Michael H. Turk, head of the Cambridge Tenants' Union.

On the national and state levels, Harvard's lobbying campaigns have most often backed traditionally liberal or idealistic goals such as increased appropriations for student aid and the free flow of scientific information.


But here in Cambridge, local politicians and community activists say the University's goals are very pro-business and are often no more idealistic than those of the next developer.

Harvard and the city clash most frequently over the University's property interests, on such issues as zoning changes, Harvard Square development, the obligations of developers and the status of the University's affiliated housing.

The University has also lobbied against various proposals to restrict different types of research, but the major disputes surround Harvard's role as a landowner, not as a leader in higher education.

"Harvard's interest in no different from that of other major landowners," says City Councillor David E. Sullivan.

And Harvard's director of state relations, Richard Doherty, agrees that "town-gown friction is really most evident around the issue of real estate."

On issues from zoning to animal research, Harvard gets its way in Cambridge City Hall--in many cases, City Councillors say, against the wishes of community residents. Some add that the University's wealth readily translates into political power on the local level.

"The issue is the amount of property that Harvard owns and Harvard acting as a real estate developer," says Vice Mayor Alice K. Wolf. "As a real estate developer, they're in it for dough.
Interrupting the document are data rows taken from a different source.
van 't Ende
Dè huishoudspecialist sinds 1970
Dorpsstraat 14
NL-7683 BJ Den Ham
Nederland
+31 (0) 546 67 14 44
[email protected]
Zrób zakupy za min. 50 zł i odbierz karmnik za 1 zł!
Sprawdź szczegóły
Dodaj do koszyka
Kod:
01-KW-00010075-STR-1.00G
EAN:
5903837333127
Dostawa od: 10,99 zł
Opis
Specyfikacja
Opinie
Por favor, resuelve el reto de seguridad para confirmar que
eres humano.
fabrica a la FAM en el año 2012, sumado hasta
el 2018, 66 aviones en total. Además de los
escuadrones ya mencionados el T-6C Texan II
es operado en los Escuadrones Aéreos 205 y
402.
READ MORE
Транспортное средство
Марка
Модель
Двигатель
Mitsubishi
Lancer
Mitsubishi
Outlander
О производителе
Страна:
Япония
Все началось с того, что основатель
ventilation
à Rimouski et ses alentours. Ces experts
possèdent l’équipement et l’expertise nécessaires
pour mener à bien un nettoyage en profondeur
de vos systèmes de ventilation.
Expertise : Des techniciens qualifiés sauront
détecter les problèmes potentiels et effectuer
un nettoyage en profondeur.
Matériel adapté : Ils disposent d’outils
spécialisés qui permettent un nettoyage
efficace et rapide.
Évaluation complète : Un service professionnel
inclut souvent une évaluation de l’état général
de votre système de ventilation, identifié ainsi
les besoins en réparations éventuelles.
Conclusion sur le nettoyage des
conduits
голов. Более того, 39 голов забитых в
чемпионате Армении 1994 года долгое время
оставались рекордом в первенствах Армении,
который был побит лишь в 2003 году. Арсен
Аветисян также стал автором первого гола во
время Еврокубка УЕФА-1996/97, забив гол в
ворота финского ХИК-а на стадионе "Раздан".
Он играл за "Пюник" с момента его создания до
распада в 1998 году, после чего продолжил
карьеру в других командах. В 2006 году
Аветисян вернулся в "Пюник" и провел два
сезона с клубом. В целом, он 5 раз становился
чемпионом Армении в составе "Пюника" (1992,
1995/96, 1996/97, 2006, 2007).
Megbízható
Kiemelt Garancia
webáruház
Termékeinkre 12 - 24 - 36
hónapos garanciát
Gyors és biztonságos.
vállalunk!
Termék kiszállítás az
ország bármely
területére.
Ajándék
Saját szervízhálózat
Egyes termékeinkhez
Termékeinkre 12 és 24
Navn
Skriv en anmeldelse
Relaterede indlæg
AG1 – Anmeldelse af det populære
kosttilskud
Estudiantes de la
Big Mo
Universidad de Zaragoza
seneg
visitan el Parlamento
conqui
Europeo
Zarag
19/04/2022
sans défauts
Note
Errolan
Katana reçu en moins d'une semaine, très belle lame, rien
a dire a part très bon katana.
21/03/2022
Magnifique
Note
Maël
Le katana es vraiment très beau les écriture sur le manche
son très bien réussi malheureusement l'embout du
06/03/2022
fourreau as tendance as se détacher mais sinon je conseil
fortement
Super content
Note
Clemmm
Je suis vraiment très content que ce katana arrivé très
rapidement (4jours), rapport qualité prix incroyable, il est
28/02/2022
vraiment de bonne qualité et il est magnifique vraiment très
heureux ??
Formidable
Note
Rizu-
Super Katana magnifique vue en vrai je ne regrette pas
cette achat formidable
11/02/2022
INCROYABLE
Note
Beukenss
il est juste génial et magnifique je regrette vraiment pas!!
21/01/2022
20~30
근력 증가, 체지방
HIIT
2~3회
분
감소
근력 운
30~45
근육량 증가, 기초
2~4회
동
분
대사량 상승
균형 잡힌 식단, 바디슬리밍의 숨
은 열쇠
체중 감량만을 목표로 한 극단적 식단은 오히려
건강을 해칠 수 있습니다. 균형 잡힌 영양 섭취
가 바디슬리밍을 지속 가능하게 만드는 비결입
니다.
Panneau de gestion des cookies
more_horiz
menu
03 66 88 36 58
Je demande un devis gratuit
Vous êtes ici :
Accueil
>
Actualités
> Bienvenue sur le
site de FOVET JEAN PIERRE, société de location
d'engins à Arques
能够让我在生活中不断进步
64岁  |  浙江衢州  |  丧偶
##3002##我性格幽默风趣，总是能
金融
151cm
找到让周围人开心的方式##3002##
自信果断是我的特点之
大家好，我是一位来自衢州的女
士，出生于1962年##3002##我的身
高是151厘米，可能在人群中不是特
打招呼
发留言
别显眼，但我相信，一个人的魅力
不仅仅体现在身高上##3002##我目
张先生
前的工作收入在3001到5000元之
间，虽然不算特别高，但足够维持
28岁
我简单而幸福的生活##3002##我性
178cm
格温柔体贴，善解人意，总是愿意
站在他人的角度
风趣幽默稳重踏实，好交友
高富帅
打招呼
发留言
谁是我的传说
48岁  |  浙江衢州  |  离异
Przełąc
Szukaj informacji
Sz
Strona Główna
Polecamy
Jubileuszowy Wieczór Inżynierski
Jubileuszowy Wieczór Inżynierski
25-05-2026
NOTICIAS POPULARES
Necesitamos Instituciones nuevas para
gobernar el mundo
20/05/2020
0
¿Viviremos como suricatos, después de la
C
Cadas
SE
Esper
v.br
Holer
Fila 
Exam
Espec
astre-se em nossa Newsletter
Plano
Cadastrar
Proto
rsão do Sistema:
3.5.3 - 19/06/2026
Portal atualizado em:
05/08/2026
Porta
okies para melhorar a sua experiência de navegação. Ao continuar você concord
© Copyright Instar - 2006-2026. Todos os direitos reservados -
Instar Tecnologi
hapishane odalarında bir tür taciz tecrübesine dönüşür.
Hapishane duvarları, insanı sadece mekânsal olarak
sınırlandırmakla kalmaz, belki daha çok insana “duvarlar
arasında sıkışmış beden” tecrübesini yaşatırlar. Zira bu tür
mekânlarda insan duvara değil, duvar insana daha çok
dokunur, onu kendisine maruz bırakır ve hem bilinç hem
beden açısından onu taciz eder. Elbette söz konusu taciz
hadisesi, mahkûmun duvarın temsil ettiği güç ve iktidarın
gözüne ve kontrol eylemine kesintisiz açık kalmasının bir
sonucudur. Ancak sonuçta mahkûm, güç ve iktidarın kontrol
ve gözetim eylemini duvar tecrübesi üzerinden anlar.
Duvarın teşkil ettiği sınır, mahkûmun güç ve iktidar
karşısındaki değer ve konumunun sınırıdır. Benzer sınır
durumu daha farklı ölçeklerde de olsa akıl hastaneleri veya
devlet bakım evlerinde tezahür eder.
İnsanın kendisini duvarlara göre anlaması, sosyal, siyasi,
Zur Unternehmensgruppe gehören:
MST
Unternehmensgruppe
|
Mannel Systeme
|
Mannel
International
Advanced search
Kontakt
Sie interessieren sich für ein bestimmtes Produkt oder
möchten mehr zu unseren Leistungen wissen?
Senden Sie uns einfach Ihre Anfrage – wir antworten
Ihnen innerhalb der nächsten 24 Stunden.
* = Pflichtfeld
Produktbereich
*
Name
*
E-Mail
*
In that role, their interests can be diametrically opposed to the interests of the city."

In response, Harvard officials contend that their institution's wealth does not give it disproportionate influence in City Hall, and that the University's stances do not run counter to the public interest.

"We are large property owners and the largest taxpayer in the city and because of that we have a great deal at stake," says Harvard's Associate Vice President for State and Community Affairs Jacqueline O'Neill, who handles local lobbying efforts. "We are obligated to protect our interests for the welfare of students, faculty and staff."

Harvard and MIT hold nearly half of the land in Cambridge, and the University says it contributes more than $100 million to the local economy. The University is wealthier than the city of Cambridge and, many say, more powerful. And Harvard has a number of tools at its disposal in its lobbying efforts.